= EXERCISE DETAILS =
What lines in the data below mention the string "unserer"? Copy them out.

Collected data entries

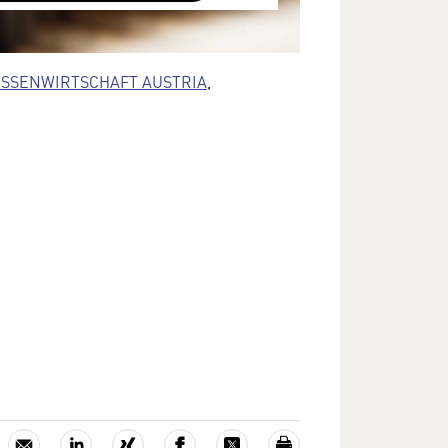
terliegen keinem dem EU-
cht angemessenen Schutzniveau und
SSENWIRTSCHAFT AUSTRIA
,
ann die US-amerikanische
ng zu diesen Daten erlangen.
Sie in unserer Datenschutzerklärung.
e Einstellungen jederzeit in den
lungen im Footer unserer Webseite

= RESULT FOR THIS EXERCISE =
Sie in unserer Datenschutzerklärung.
lungen im Footer unserer Webseite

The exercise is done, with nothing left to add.